(Stored data entries)

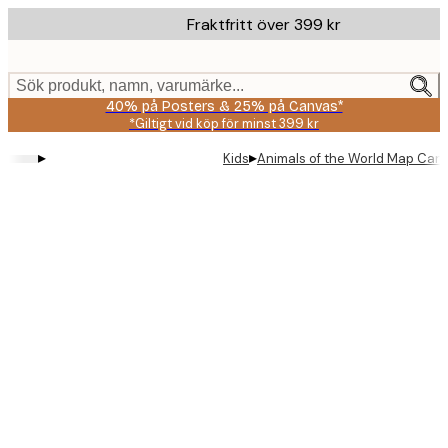
Skip
Fraktfritt över 399 kr
to
main
content.
Sök produkt, namn, varumärke...
40% på Posters & 25% på Canvas*
*Giltigt vid köp för minst 399 kr
▸
▸
Kids
Animals of the World Map Can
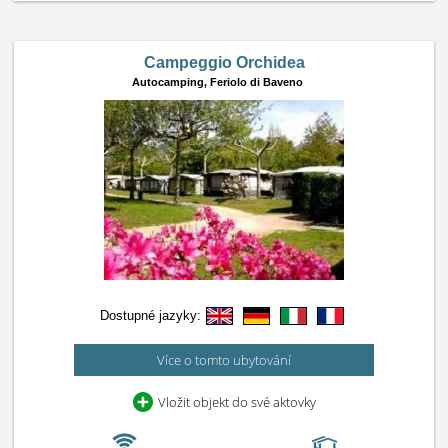
Campeggio Orchidea
Autocamping,
Feriolo di Baveno
Dostupné jazyky:
Více o tomto ubytování
Vložit objekt do své aktovky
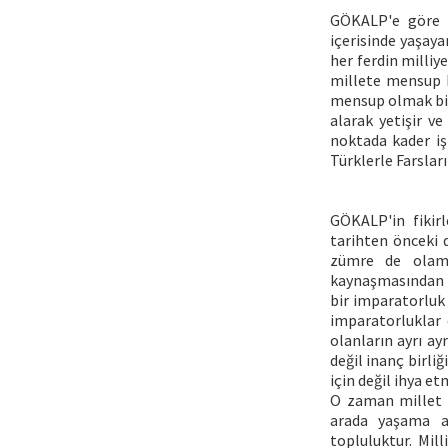
GÖKALP'e göre mi
içerisinde yaşaya
her ferdin milliye
millete mensup k
mensup olmak bir 
alarak yetişir ve
noktada kader iş
Türklerle Farsları
GÖKALP'in fikirl
tarihten önceki 
zümre de olamaz
kaynaşmasından v
bir imparatorluk
imparatorluklar 
olanların ayrı ay
değil inanç birli
için değil ihya et
O zaman millet n
arada yaşama ar
topluluktur. Mil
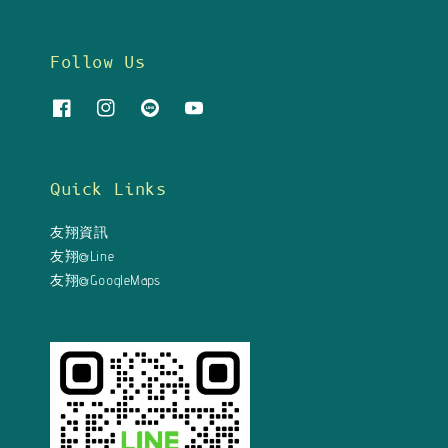
Follow Us
Quick Links
友翔資訊
友翔@Line
友翔@GoogleMaps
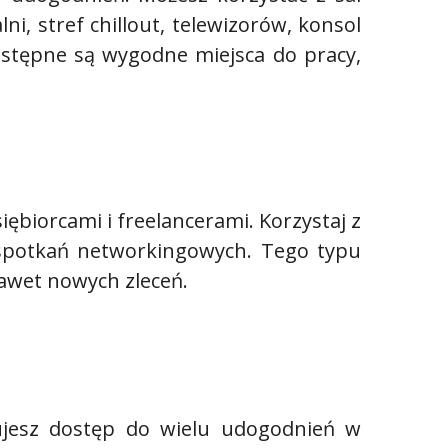
i, stref chillout, telewizorów, konsol
ostępne są wygodne miejsca do pracy,
ębiorcami i freelancerami. Korzystaj z
spotkań networkingowych. Tego typu
awet nowych zleceń.
ujesz dostęp do wielu udogodnień w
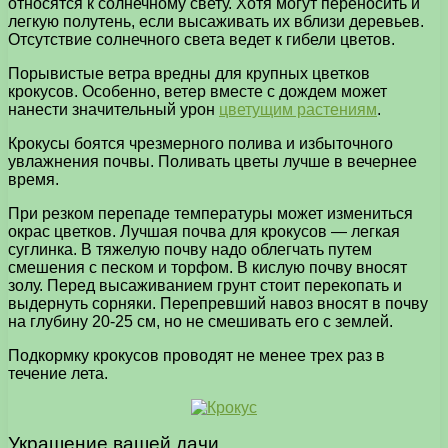
относятся к солнечному свету. Хотя могут переносить и
легкую полутень, если высаживать их вблизи деревьев.
Отсутствие солнечного света ведет к гибели цветов.
Порывистые ветра вредны для крупных цветков
крокусов. Особенно, ветер вместе с дождем может
нанести значительный урон
цветущим растениям
.
Крокусы боятся чрезмерного полива и избыточного
увлажнения почвы. Поливать цветы лучше в вечернее
время.
При резком перепаде температуры может измениться
окрас цветков. Лучшая почва для крокусов — легкая
суглинка. В тяжелую почву надо облегчать путем
смешения с песком и торфом. В кислую почву вносят
золу. Перед высаживанием грунт стоит перекопать и
выдернуть сорняки. Перепревший навоз вносят в почву
на глубину 20-25 см, но не смешивать его с землей.
Подкормку крокусов проводят не менее трех раз в
течение лета.
Украшение вашей дачи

▶ [Problem description] Please quote exactly the run of lines that starts the entries and ends at the line containing "i, stref chillout, telewizorów, konsol", leaving out every picture.

▶ [Exercise solution]
Skip
Fraktfritt över 399 kr
to
main
content.
Sök produkt, namn, varumärke...
40% på Posters & 25% på Canvas*
*Giltigt vid köp för minst 399 kr
▸
▸
Kids
Animals of the World Map Can
Campeggio Orchidea
Autocamping,
Feriolo di Baveno
Dostupné jazyky:
Více o tomto ubytování
Vložit objekt do své aktovky
GÖKALP'e göre mi
içerisinde yaşaya
her ferdin milliye
millete mensup k
mensup olmak bir 
alarak yetişir ve
noktada kader iş
Türklerle Farsları
GÖKALP'in fikirl
tarihten önceki 
zümre de olamaz
kaynaşmasından v
bir imparatorluk
imparatorluklar 
olanların ayrı ay
değil inanç birli
için değil ihya et
O zaman millet n
arada yaşama ar
topluluktur. Mil
Follow Us
Quick Links
友翔資訊
友翔@Line
友翔@GoogleMaps
i, stref chillout, telewizorów, konsol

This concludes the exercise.